- _EXERCISE DETAILS_: Each line that contains the word "téli" is to be copied from the records below.

[Start of section]

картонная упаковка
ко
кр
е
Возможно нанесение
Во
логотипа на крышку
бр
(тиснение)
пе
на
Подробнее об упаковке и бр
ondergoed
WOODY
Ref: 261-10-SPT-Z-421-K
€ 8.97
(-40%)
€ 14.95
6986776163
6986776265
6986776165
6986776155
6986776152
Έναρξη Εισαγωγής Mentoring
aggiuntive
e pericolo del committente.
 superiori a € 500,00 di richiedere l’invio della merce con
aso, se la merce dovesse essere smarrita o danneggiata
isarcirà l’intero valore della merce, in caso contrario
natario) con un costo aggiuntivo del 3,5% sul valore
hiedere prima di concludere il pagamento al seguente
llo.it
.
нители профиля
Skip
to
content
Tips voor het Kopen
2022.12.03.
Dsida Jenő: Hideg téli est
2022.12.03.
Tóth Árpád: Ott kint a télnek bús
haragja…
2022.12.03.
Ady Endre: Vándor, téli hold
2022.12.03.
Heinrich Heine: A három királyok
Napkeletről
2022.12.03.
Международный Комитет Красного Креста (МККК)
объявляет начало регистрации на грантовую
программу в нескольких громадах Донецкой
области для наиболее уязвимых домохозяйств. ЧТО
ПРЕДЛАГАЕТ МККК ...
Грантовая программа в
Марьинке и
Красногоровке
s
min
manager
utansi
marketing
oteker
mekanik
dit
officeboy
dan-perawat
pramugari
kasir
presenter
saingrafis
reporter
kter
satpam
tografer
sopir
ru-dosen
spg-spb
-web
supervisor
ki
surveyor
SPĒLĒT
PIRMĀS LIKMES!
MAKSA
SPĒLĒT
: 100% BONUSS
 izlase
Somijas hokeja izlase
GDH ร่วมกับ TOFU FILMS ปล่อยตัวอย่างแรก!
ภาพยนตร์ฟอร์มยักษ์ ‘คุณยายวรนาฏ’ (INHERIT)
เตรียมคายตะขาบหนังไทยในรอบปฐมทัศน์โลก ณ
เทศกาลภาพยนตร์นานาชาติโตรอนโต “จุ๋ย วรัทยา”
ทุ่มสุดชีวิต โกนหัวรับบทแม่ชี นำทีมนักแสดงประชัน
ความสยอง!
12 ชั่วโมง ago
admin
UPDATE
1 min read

[End of section]

- _TASK ANSWER_:
Dsida Jenő: Hideg téli est
Ady Endre: Vándor, téli hold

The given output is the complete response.